- WHAT THIS TASK INVOLVES:
Search the material for the string "Karlsen" and copy each line where it occurs.

============

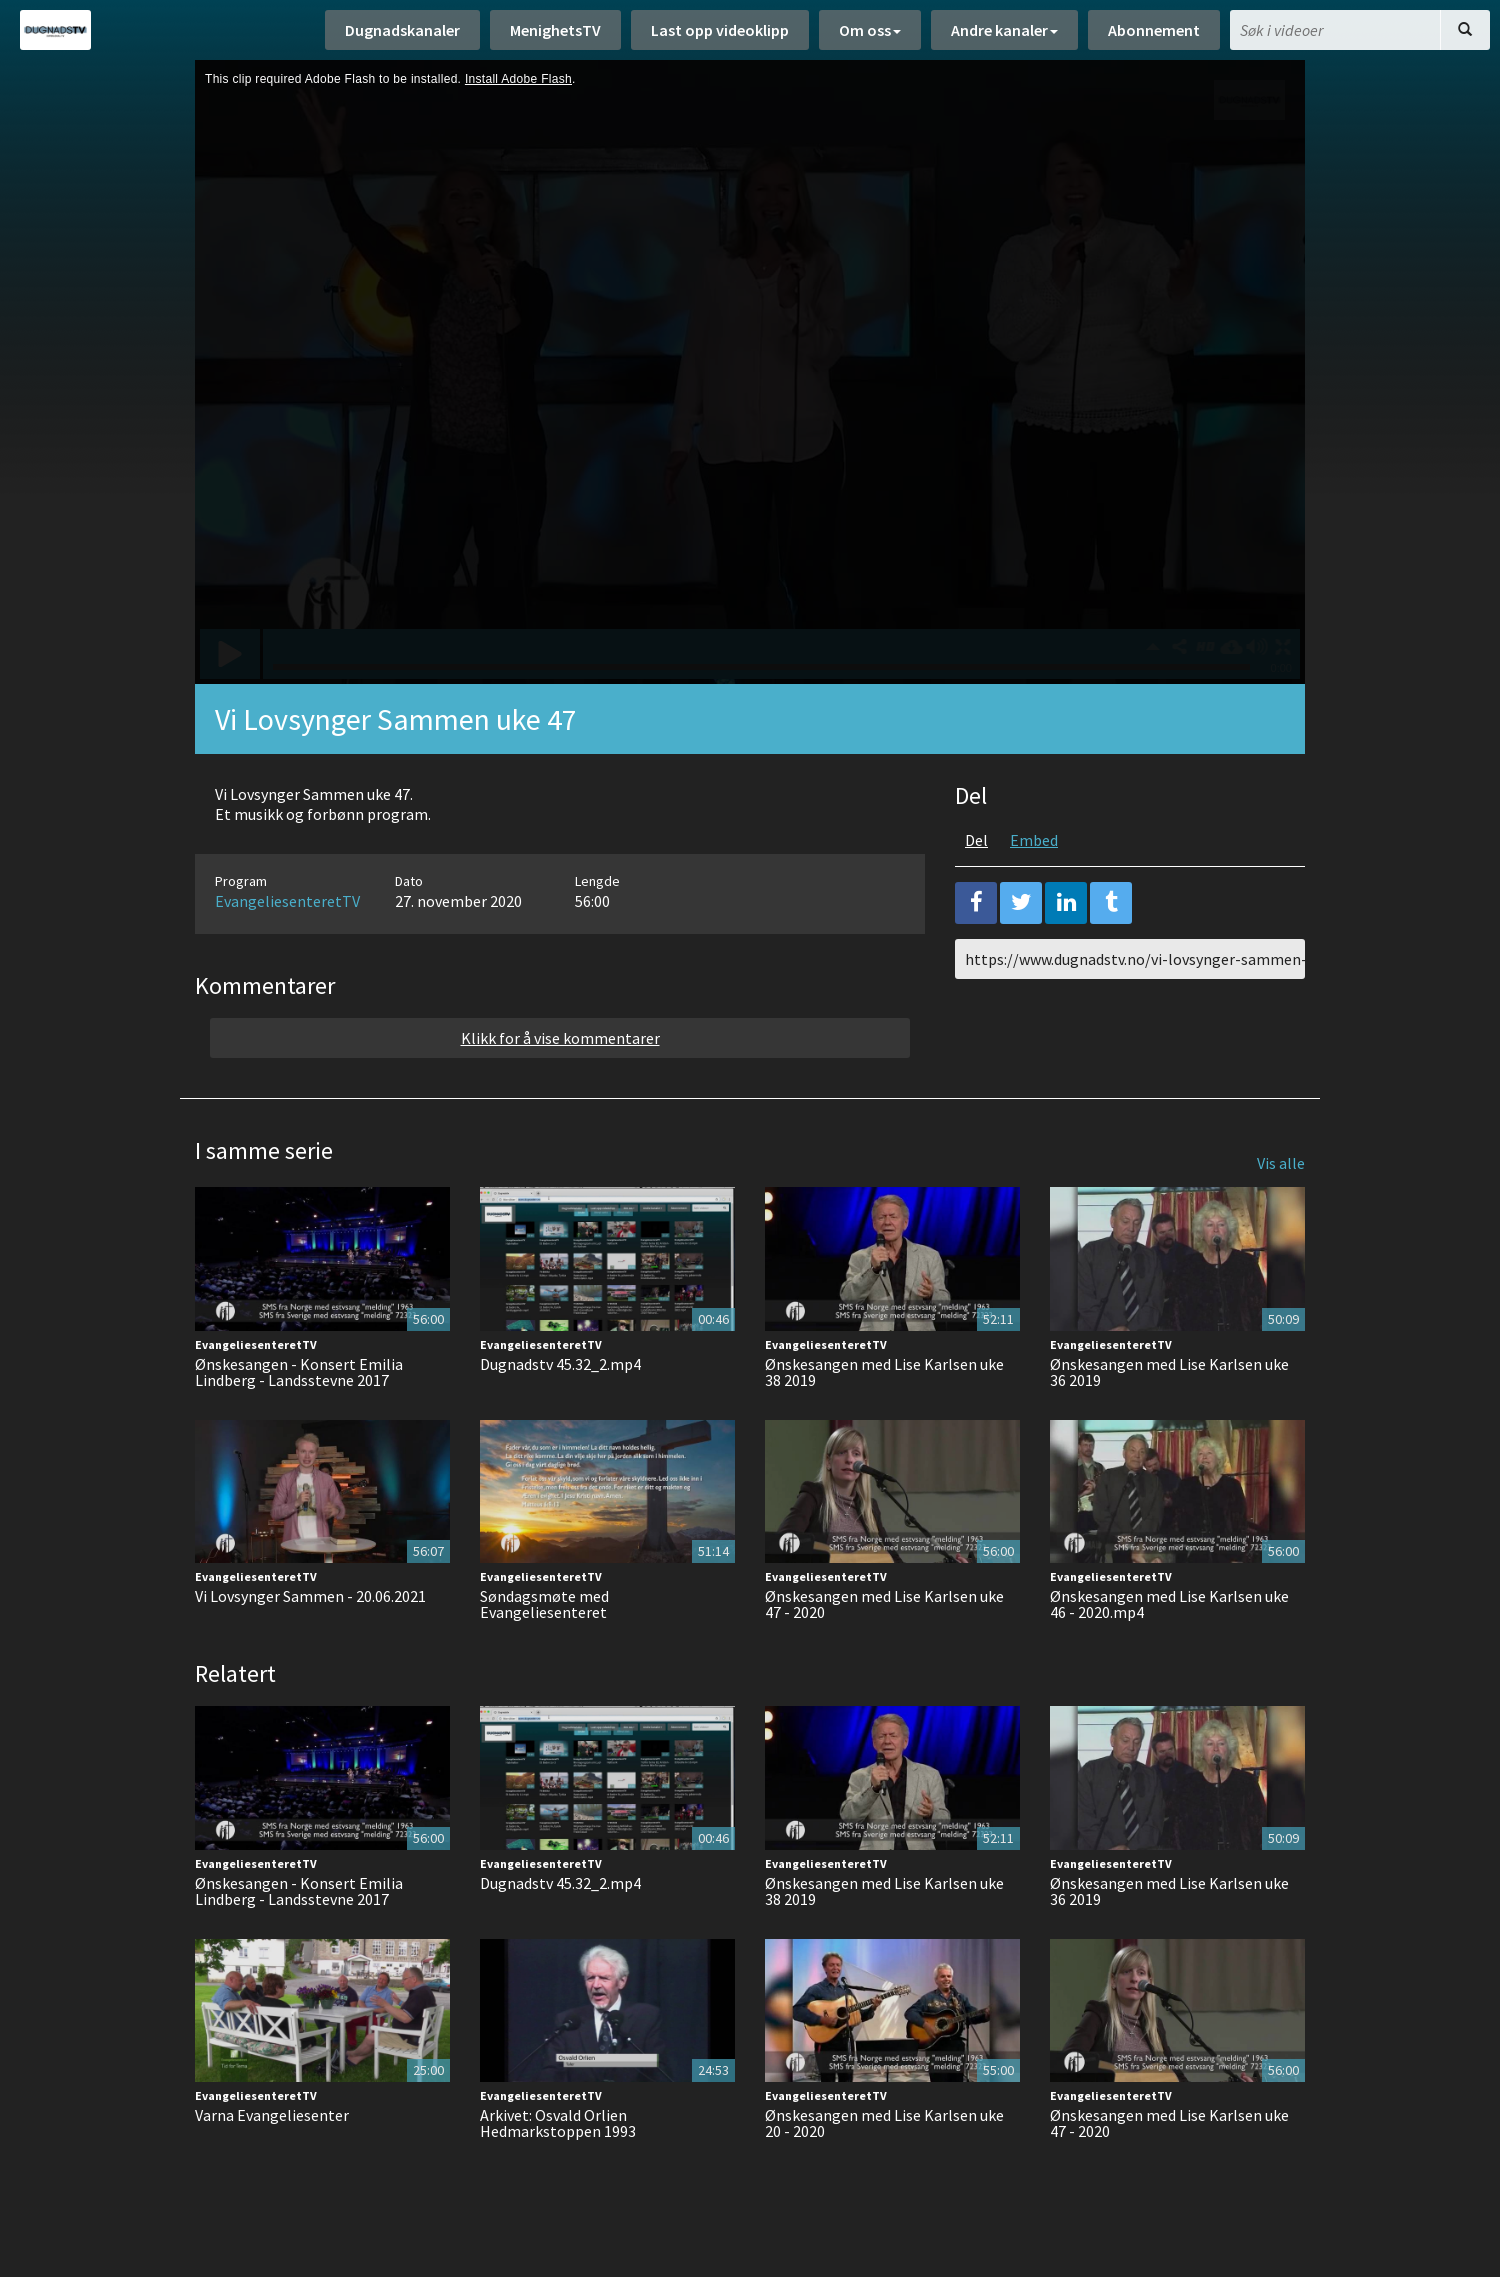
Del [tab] (976, 840)
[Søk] (1465, 30)
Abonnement (1154, 30)
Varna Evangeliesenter (272, 2115)
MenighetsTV (555, 30)
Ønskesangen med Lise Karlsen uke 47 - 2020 (884, 1604)
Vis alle (1281, 1163)
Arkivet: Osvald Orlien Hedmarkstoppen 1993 (558, 2123)
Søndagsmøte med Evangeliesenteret (544, 1604)
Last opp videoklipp (720, 30)
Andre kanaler (1004, 30)
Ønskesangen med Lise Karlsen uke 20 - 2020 (884, 2123)
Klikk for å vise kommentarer (560, 1038)
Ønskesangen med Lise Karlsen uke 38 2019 (884, 1372)
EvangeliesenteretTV (287, 901)
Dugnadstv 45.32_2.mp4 (560, 1364)
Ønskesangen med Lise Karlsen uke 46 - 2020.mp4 (1169, 1604)
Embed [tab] (1034, 840)
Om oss (870, 30)
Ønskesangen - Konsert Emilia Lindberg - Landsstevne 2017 (299, 1372)
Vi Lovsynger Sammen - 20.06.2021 (310, 1596)
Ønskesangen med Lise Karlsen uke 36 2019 (1169, 1372)
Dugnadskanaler (402, 30)
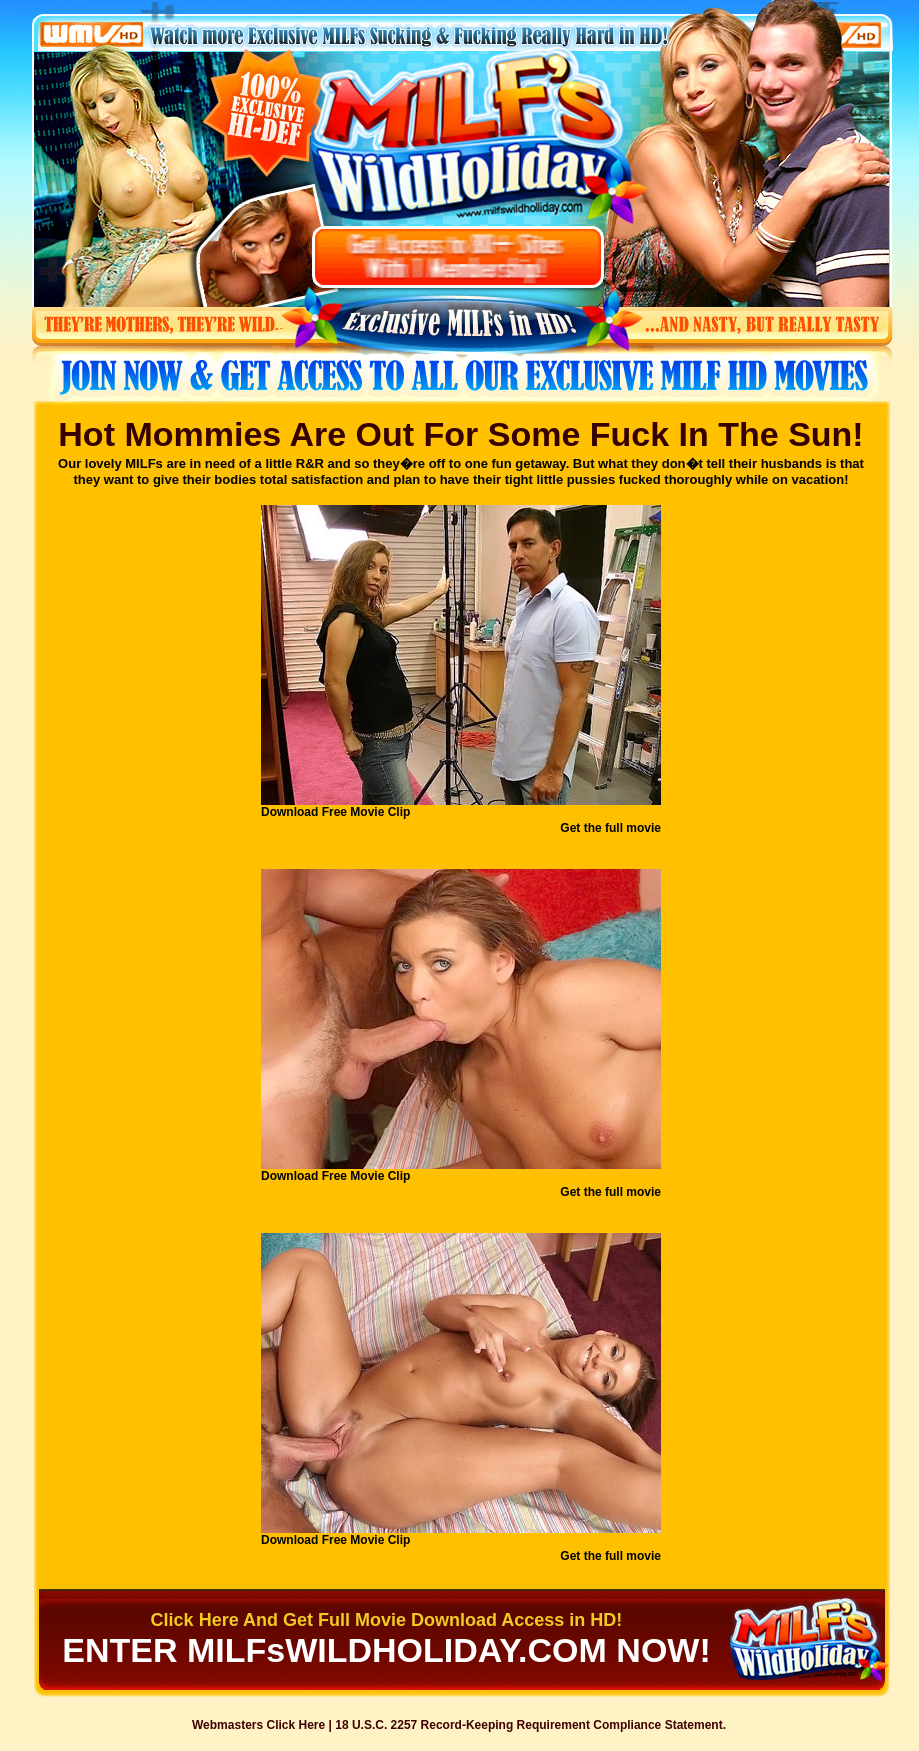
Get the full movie (610, 828)
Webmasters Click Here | (263, 1725)
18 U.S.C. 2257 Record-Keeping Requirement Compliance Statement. (530, 1725)
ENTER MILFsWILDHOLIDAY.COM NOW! (386, 1650)
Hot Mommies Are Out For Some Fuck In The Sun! (460, 434)
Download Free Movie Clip (335, 812)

============

- OUTPUT:
Ønskesangen med Lise Karlsen uke 47 - 2020 (884, 1604)
Ønskesangen med Lise Karlsen uke 20 - 2020 (884, 2123)
Ønskesangen med Lise Karlsen uke 38 2019 (884, 1372)
Ønskesangen med Lise Karlsen uke 46 - 2020.mp4 (1169, 1604)
Ønskesangen med Lise Karlsen uke 36 2019 (1169, 1372)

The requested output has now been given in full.